[Page-level text extractions]
┌──

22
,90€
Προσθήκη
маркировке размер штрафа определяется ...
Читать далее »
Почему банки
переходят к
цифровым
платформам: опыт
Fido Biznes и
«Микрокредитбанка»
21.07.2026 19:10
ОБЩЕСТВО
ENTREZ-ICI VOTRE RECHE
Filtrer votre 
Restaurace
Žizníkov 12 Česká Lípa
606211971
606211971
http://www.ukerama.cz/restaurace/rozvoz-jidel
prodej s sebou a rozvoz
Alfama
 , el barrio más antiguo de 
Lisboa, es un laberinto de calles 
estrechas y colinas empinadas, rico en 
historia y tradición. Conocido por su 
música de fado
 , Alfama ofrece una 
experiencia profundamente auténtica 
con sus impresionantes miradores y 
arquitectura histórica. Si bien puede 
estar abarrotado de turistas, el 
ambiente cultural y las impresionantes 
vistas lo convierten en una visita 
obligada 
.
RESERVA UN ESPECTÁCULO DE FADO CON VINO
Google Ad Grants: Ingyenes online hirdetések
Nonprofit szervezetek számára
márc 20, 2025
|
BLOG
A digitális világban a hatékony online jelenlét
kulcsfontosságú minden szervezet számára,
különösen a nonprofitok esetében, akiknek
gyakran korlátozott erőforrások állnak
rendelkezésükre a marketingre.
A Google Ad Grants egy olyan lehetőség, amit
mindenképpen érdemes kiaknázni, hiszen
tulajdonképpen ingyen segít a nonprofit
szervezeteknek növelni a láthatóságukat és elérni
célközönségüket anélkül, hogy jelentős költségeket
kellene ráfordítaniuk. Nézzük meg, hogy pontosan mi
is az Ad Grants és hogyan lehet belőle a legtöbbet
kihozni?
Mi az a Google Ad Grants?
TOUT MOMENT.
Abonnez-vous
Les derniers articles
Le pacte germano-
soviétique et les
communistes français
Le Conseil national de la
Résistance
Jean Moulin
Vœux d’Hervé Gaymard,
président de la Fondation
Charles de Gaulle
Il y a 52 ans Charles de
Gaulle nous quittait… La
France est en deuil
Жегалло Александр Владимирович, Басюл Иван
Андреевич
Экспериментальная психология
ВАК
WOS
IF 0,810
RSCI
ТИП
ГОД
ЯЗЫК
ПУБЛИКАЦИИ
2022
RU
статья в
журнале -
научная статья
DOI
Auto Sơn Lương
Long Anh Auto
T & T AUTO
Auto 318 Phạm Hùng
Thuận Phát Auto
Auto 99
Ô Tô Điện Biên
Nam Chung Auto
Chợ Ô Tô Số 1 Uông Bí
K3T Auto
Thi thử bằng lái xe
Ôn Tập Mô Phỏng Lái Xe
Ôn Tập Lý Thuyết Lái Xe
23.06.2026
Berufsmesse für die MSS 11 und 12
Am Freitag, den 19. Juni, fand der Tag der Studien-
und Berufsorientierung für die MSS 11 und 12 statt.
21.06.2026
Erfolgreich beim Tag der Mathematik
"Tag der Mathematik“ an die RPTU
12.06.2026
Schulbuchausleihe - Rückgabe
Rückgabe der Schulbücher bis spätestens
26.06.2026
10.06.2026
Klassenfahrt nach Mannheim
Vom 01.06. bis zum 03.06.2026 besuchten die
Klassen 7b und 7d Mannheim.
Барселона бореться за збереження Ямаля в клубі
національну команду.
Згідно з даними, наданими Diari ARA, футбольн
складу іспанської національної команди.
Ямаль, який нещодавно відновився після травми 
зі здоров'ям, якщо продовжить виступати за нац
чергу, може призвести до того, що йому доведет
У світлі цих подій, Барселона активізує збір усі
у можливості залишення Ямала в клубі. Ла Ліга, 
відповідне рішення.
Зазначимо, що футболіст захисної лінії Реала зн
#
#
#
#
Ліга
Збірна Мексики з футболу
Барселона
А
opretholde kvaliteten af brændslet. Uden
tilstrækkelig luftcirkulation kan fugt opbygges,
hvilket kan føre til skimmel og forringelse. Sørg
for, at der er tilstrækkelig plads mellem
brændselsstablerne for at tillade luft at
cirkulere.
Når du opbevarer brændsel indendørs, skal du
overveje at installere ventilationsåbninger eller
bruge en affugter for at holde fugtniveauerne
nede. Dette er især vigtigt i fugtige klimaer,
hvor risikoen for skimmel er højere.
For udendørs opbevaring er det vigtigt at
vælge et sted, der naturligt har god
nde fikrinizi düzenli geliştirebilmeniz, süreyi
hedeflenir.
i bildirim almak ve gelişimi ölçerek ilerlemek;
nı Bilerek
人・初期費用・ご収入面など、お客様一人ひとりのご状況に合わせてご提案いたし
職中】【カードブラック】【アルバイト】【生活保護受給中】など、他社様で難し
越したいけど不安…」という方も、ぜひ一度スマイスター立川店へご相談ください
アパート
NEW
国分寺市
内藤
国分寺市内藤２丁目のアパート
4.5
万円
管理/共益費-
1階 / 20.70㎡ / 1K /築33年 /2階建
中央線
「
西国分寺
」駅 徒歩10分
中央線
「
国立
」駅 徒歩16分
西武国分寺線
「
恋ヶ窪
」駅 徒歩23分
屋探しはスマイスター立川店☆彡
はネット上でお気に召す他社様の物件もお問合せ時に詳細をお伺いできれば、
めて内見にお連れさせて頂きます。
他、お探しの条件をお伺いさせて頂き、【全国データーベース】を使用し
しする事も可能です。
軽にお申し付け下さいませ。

└──

All of the entries must be written out exactly as they stand.

22
,90€
Προσθήκη
маркировке размер штрафа определяется ...
Читать далее »
Почему банки
переходят к
цифровым
платформам: опыт
Fido Biznes и
«Микрокредитбанка»
21.07.2026 19:10
ОБЩЕСТВО
ENTREZ-ICI VOTRE RECHE
Filtrer votre 
Restaurace
Žizníkov 12 Česká Lípa
606211971
606211971
http://www.ukerama.cz/restaurace/rozvoz-jidel
prodej s sebou a rozvoz
Alfama
 , el barrio más antiguo de 
Lisboa, es un laberinto de calles 
estrechas y colinas empinadas, rico en 
historia y tradición. Conocido por su 
música de fado
 , Alfama ofrece una 
experiencia profundamente auténtica 
con sus impresionantes miradores y 
arquitectura histórica. Si bien puede 
estar abarrotado de turistas, el 
ambiente cultural y las impresionantes 
vistas lo convierten en una visita 
obligada 
.
RESERVA UN ESPECTÁCULO DE FADO CON VINO
Google Ad Grants: Ingyenes online hirdetések
Nonprofit szervezetek számára
márc 20, 2025
|
BLOG
A digitális világban a hatékony online jelenlét
kulcsfontosságú minden szervezet számára,
különösen a nonprofitok esetében, akiknek
gyakran korlátozott erőforrások állnak
rendelkezésükre a marketingre.
A Google Ad Grants egy olyan lehetőség, amit
mindenképpen érdemes kiaknázni, hiszen
tulajdonképpen ingyen segít a nonprofit
szervezeteknek növelni a láthatóságukat és elérni
célközönségüket anélkül, hogy jelentős költségeket
kellene ráfordítaniuk. Nézzük meg, hogy pontosan mi
is az Ad Grants és hogyan lehet belőle a legtöbbet
kihozni?
Mi az a Google Ad Grants?
TOUT MOMENT.
Abonnez-vous
Les derniers articles
Le pacte germano-
soviétique et les
communistes français
Le Conseil national de la
Résistance
Jean Moulin
Vœux d’Hervé Gaymard,
président de la Fondation
Charles de Gaulle
Il y a 52 ans Charles de
Gaulle nous quittait… La
France est en deuil
Жегалло Александр Владимирович, Басюл Иван
Андреевич
Экспериментальная психология
ВАК
WOS
IF 0,810
RSCI
ТИП
ГОД
ЯЗЫК
ПУБЛИКАЦИИ
2022
RU
статья в
журнале -
научная статья
DOI
Auto Sơn Lương
Long Anh Auto
T & T AUTO
Auto 318 Phạm Hùng
Thuận Phát Auto
Auto 99
Ô Tô Điện Biên
Nam Chung Auto
Chợ Ô Tô Số 1 Uông Bí
K3T Auto
Thi thử bằng lái xe
Ôn Tập Mô Phỏng Lái Xe
Ôn Tập Lý Thuyết Lái Xe
23.06.2026
Berufsmesse für die MSS 11 und 12
Am Freitag, den 19. Juni, fand der Tag der Studien-
und Berufsorientierung für die MSS 11 und 12 statt.
21.06.2026
Erfolgreich beim Tag der Mathematik
"Tag der Mathematik“ an die RPTU
12.06.2026
Schulbuchausleihe - Rückgabe
Rückgabe der Schulbücher bis spätestens
26.06.2026
10.06.2026
Klassenfahrt nach Mannheim
Vom 01.06. bis zum 03.06.2026 besuchten die
Klassen 7b und 7d Mannheim.
Барселона бореться за збереження Ямаля в клубі
національну команду.
Згідно з даними, наданими Diari ARA, футбольн
складу іспанської національної команди.
Ямаль, який нещодавно відновився після травми 
зі здоров'ям, якщо продовжить виступати за нац
чергу, може призвести до того, що йому доведет
У світлі цих подій, Барселона активізує збір усі
у можливості залишення Ямала в клубі. Ла Ліга, 
відповідне рішення.
Зазначимо, що футболіст захисної лінії Реала зн
#
#
#
#
Ліга
Збірна Мексики з футболу
Барселона
А
opretholde kvaliteten af brændslet. Uden
tilstrækkelig luftcirkulation kan fugt opbygges,
hvilket kan føre til skimmel og forringelse. Sørg
for, at der er tilstrækkelig plads mellem
brændselsstablerne for at tillade luft at
cirkulere.
Når du opbevarer brændsel indendørs, skal du
overveje at installere ventilationsåbninger eller
bruge en affugter for at holde fugtniveauerne
nede. Dette er især vigtigt i fugtige klimaer,
hvor risikoen for skimmel er højere.
For udendørs opbevaring er det vigtigt at
vælge et sted, der naturligt har god
nde fikrinizi düzenli geliştirebilmeniz, süreyi
hedeflenir.
i bildirim almak ve gelişimi ölçerek ilerlemek;
nı Bilerek
人・初期費用・ご収入面など、お客様一人ひとりのご状況に合わせてご提案いたし
職中】【カードブラック】【アルバイト】【生活保護受給中】など、他社様で難し
越したいけど不安…」という方も、ぜひ一度スマイスター立川店へご相談ください
アパート
NEW
国分寺市
内藤
国分寺市内藤２丁目のアパート
4.5
万円
管理/共益費-
1階 / 20.70㎡ / 1K /築33年 /2階建
中央線
「
西国分寺
」駅 徒歩10分
中央線
「
国立
」駅 徒歩16分
西武国分寺線
「
恋ヶ窪
」駅 徒歩23分
屋探しはスマイスター立川店☆彡
はネット上でお気に召す他社様の物件もお問合せ時に詳細をお伺いできれば、
めて内見にお連れさせて頂きます。
他、お探しの条件をお伺いさせて頂き、【全国データーベース】を使用し
しする事も可能です。
軽にお申し付け下さいませ。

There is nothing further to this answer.